A member of a chasidic community there, Rapaport noticed many men making dinner out of the snacks put out in the basement of the 24-hour synagogue in the neighborhood. He realized that there must be as many women and children as there were men who were hungry, but knew that they wouldn’t be coming to shul in the rigorously sex-segregated community.

So he, with a partner, started Masbia (Hebrew for “satiated”). On their first night they served eight meals. Today he serves at least 160 dinners, purchased from a local caterer, each night Sunday through Thursday, to men, women and children. But some nights, when people are standing at the entrance because every seat in the small “restaurant” is taken, he sometimes runs out for chicken and side dishes from a local store. In all, he serves 50,000 dinners a year financed entirely with private donations.

“I do think poverty is getting worse. Five dollars can’t buy a loaf of bread and milk anymore,” says Rapaport, a 29-year-old father of five young children, who by day works in marketing. “Right after the holidays people seemed very desperate.
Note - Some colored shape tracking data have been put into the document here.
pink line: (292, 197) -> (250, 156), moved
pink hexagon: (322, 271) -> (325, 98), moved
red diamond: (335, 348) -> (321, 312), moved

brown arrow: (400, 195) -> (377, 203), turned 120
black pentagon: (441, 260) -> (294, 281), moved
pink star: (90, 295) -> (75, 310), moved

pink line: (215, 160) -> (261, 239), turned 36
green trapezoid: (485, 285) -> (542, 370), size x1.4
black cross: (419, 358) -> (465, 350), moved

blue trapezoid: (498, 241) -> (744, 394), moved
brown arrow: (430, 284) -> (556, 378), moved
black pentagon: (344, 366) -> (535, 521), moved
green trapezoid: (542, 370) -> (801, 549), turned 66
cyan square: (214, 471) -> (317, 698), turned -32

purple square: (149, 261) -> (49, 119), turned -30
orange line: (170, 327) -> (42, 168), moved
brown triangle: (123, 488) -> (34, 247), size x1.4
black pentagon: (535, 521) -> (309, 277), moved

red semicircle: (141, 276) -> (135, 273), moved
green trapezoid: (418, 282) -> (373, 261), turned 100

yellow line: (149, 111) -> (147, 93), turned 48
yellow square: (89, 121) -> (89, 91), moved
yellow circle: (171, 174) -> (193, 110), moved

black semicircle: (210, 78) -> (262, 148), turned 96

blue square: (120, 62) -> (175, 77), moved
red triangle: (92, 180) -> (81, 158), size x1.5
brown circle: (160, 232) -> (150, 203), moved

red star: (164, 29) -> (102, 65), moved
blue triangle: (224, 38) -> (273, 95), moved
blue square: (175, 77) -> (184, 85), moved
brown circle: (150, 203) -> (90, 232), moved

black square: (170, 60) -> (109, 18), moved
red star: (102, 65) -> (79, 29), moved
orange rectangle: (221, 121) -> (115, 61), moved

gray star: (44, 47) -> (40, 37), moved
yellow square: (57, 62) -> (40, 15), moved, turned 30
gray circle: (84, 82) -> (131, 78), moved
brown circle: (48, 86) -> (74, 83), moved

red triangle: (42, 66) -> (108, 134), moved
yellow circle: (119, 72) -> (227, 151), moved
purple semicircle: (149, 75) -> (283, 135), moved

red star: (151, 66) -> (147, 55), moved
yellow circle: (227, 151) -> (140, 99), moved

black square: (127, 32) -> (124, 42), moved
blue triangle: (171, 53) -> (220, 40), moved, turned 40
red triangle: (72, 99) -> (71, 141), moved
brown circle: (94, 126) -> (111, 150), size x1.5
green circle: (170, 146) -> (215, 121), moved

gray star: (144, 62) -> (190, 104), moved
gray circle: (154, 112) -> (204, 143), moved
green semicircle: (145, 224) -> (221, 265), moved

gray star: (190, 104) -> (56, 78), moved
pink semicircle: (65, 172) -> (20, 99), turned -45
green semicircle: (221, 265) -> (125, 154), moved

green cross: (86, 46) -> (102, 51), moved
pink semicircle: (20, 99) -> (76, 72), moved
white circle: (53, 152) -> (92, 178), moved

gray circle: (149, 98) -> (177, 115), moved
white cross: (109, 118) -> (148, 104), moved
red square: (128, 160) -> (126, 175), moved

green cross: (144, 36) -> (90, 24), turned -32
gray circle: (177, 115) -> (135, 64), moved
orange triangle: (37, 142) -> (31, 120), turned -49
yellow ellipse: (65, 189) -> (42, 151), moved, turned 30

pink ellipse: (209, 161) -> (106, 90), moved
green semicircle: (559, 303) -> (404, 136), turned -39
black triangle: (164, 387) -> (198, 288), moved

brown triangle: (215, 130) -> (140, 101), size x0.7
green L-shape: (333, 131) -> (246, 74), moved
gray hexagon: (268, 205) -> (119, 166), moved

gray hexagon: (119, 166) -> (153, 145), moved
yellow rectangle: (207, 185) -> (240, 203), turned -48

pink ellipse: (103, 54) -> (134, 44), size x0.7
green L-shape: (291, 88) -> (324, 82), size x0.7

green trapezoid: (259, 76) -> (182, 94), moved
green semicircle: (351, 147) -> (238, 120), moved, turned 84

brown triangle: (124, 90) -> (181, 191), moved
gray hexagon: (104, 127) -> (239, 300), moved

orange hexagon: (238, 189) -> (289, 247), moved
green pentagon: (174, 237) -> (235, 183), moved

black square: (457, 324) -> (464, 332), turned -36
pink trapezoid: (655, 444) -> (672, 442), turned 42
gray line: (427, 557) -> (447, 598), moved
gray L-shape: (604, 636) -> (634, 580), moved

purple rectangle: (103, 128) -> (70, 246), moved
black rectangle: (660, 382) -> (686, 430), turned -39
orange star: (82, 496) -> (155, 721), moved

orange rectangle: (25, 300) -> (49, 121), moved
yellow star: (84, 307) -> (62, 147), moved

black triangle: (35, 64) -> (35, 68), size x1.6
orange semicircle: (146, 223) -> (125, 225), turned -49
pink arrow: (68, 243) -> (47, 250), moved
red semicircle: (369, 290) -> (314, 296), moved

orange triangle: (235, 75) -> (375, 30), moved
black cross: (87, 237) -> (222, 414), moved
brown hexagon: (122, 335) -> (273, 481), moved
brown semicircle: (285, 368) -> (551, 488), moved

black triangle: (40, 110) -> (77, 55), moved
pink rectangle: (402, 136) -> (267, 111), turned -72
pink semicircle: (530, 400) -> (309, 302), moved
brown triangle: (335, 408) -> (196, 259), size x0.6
I see more people here picking through supermarket Dumpsters. Frum people, bearded people, sheitel women.”

The Levys walked into Masbia’s storefront space one recent evening and quietly sat down at one of the wooden tables. A waiter brought them each a hot chicken dinner, from soup to fruit compote. Cold seltzer and cups were already on the table, next to condiments.

The Levys — they declined to give their first names — come to Masbia “quite often,” they said, because they cannot afford to eat as well on their own. Their 10-year-old daughter, who attends one of the Orthodox schools in the neighborhood, doesn’t like to come and is embarrassed to be seen there.

“I don’t make much money, and whatever I make goes to rent,” says Mrs. Levy, 50, who tutors people in Hebrew and English. Mr. Levy, 61, and missing a front tooth, worked as a handyman but hasn’t been able to since falling ill from tumors on a kidney, he says.
“A few years ago, it was better. But now…” Mrs. Levy trails off. “Thank God for this place. It’s a big help. A really big help.”